Note that the "description" column in this list mentions some of the parameter settings that were chosen when the analysis
was run (since it is possible to run/load the same analysis multiple times, but with different parameter settings.) The Jaccard
cluster analysis, for example, is typically run at least once for each genome in the database, followed by one or more
cross-genome clustering analyses, such as the Sybil "COG" analysis or Jaccard-filtered COG analysis.
|
| sybil: pneumo: protein keyword search |
|
This page displays the results of a gene/protein keyword search. All of the proteins whose product description
contains at least one of the query keywords will be listed here, with those that have the most keyword matches
appearing first. Following a link on this page will launch the individual gene/protein summary page for the
selected gene/protein.
If the search returned no results, use the browser's "back" button to return to the previous page and try the search
again with a different keyword, or a substring of the original keyword.

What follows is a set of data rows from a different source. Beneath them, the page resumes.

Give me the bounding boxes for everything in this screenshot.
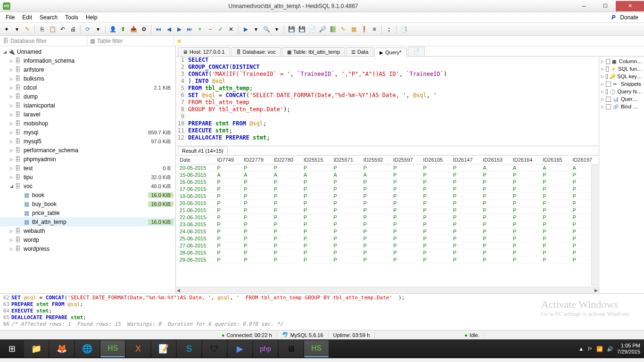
result-tab[interactable]: Result #1 (14×15): [178, 147, 228, 156]
tool-warn[interactable]: ❗: [359, 25, 369, 34]
tray-flag-icon[interactable]: 🏳: [587, 346, 593, 352]
cell[interactable]: P: [214, 214, 240, 221]
horizontal-scrollbar[interactable]: ◀▶: [176, 287, 599, 293]
cell[interactable]: P: [389, 235, 419, 242]
table-row[interactable]: 29-06-2015PPPPPPPPPPPPP: [176, 256, 599, 263]
cell[interactable]: P: [360, 200, 389, 207]
cell[interactable]: P: [449, 186, 479, 193]
tree-item[interactable]: ▷🗄laravel: [0, 110, 175, 119]
tool-undo[interactable]: ↶: [58, 25, 67, 34]
cell[interactable]: P: [539, 172, 569, 179]
cell[interactable]: P: [420, 228, 449, 235]
cell[interactable]: P: [330, 256, 359, 263]
cell[interactable]: P: [360, 214, 389, 221]
tree-item[interactable]: ▷🗄islamicportal: [0, 101, 175, 110]
task-app[interactable]: 🖥: [279, 340, 303, 357]
tool-save[interactable]: 💾: [287, 25, 296, 34]
cell[interactable]: P: [330, 235, 359, 242]
cell[interactable]: P: [360, 235, 389, 242]
tree-item[interactable]: ▦book16.0 KiB: [0, 190, 175, 199]
tree-item[interactable]: ▷🗄bulksms: [0, 74, 175, 83]
cell[interactable]: P: [330, 165, 359, 172]
cell[interactable]: P: [300, 200, 330, 207]
cell[interactable]: P: [449, 249, 479, 256]
checkbox[interactable]: [606, 97, 611, 102]
cell[interactable]: P: [509, 249, 539, 256]
cell[interactable]: P: [539, 221, 569, 228]
task-firefox[interactable]: 🦊: [50, 340, 74, 357]
tray-net-icon[interactable]: 📶: [596, 346, 603, 352]
cell[interactable]: P: [389, 221, 419, 228]
cell[interactable]: P: [389, 165, 419, 172]
tool-paste[interactable]: 📋: [48, 25, 57, 34]
helper-item[interactable]: ▷📊Quer…: [600, 95, 643, 103]
cell[interactable]: 20-06-2015: [176, 200, 214, 207]
cell[interactable]: P: [240, 242, 270, 249]
cell[interactable]: P: [389, 207, 419, 214]
cell[interactable]: P: [420, 221, 449, 228]
tree-item[interactable]: ▷🗄performance_schema: [0, 146, 175, 155]
table-row[interactable]: 28-06-2015PPPPPPPPPPPPP: [176, 249, 599, 256]
cell[interactable]: 17-06-2015: [176, 186, 214, 193]
cell[interactable]: P: [300, 235, 330, 242]
cell[interactable]: P: [509, 179, 539, 186]
tool-refresh[interactable]: ⟳: [83, 25, 92, 34]
cell[interactable]: P: [389, 200, 419, 207]
cell[interactable]: P: [509, 193, 539, 200]
cell[interactable]: P: [509, 256, 539, 263]
menu-help[interactable]: Help: [82, 13, 101, 22]
tree-item[interactable]: ▷🗄dump: [0, 92, 175, 101]
cell[interactable]: P: [509, 186, 539, 193]
cell[interactable]: P: [214, 235, 240, 242]
cell[interactable]: P: [300, 165, 330, 172]
cell[interactable]: 21-06-2015: [176, 207, 214, 214]
cell[interactable]: P: [539, 207, 569, 214]
cell[interactable]: P: [214, 228, 240, 235]
tool-edit[interactable]: ✎: [23, 25, 32, 34]
tool-find[interactable]: 🔎: [318, 25, 327, 34]
cell[interactable]: P: [479, 200, 509, 207]
tool-highlight[interactable]: ▦: [349, 25, 358, 34]
cell[interactable]: P: [449, 256, 479, 263]
column-header[interactable]: ID26153: [479, 156, 509, 165]
cell[interactable]: P: [449, 221, 479, 228]
cell[interactable]: P: [449, 214, 479, 221]
cell[interactable]: P: [420, 200, 449, 207]
sql-editor[interactable]: 1SELECT2GROUP_CONCAT(DISTINCT3CONCAT('MA…: [176, 57, 599, 146]
cell[interactable]: P: [240, 207, 270, 214]
cell[interactable]: P: [300, 249, 330, 256]
cell[interactable]: P: [330, 179, 359, 186]
table-row[interactable]: 27-06-2015PPPPPPPPPPPPP: [176, 242, 599, 249]
tool-tab[interactable]: 📑: [399, 25, 408, 34]
cell[interactable]: P: [509, 200, 539, 207]
cell[interactable]: P: [270, 200, 300, 207]
helper-item[interactable]: ▷🕐Query hi…: [600, 88, 643, 95]
cell[interactable]: P: [509, 172, 539, 179]
cell[interactable]: P: [214, 256, 240, 263]
start-button[interactable]: ⊞: [0, 339, 24, 358]
tree-item[interactable]: ▷🗄wordp: [0, 235, 175, 244]
cell[interactable]: P: [270, 214, 300, 221]
tree-item[interactable]: ▷🗄mysql597.0 KiB: [0, 137, 175, 146]
cell[interactable]: A: [479, 165, 509, 172]
cell[interactable]: A: [270, 172, 300, 179]
column-header[interactable]: ID25515: [300, 156, 330, 165]
cell[interactable]: A: [509, 165, 539, 172]
table-row[interactable]: 20-06-2015PPPPPPPPPPPPP: [176, 200, 599, 207]
cell[interactable]: P: [240, 179, 270, 186]
table-row[interactable]: 18-06-2015PPPPPPPPPPPPP: [176, 193, 599, 200]
cell[interactable]: P: [539, 200, 569, 207]
cell[interactable]: P: [389, 249, 419, 256]
tool-dropdown[interactable]: ▾: [12, 25, 22, 34]
cell[interactable]: P: [300, 186, 330, 193]
cell[interactable]: P: [270, 235, 300, 242]
cell[interactable]: P: [300, 193, 330, 200]
cell[interactable]: P: [270, 179, 300, 186]
menu-search[interactable]: Search: [36, 13, 61, 22]
vertical-scrollbar[interactable]: [591, 165, 598, 286]
cell[interactable]: P: [214, 200, 240, 207]
cell[interactable]: A: [539, 165, 569, 172]
table-filter[interactable]: ▦ Table filter: [87, 36, 174, 46]
cell[interactable]: 20-05-2015: [176, 165, 214, 172]
table-row[interactable]: 16-06-2015PPPPPPPPPPPPP: [176, 179, 599, 186]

Note that the search is currently case-sensitive, so to find occurrences of both "Histone" and "histone" it will
be necessary to search either with both keywords (i.e., "Histone histone") or to use a substring that is likely to
match both (and only) keywords (e.g., "istone").
|
| sybil: pneumo: list protein clusters |
|
This page displays all the protein clusters that were generated by a single protein clustering analysis.
Following a link on this page will launch the protein cluster display page for the selected cluster. For
more information about the protein clustering analyses available in Sybil, see the relevant
descriptions on the Sybil project web site:
|
| sybil: pneumo: protein display |
|
This page displays summarized information pertaining to a single gene/protein in the
comparative database.
|
| sybil: pneumo: protein display: protein properties |
|
A list of protein properties. In future this section may be expanded to include additional stored
and/or computed physical properties of the protein. Currently however, only the following properties
are reported:
- organism - organism/genome to which this protein or gene belongs
- product name - a description of the protein product
- sequence length - length of the protein's predicted amino acid sequence
- created - date on which the protein was created in the (original) database
- last modified - date on which the protein was last modified
|
| sybil: pneumo: protein display: database references |
|
A list of external database references and/or alternate accession numbers and IDs for the protein.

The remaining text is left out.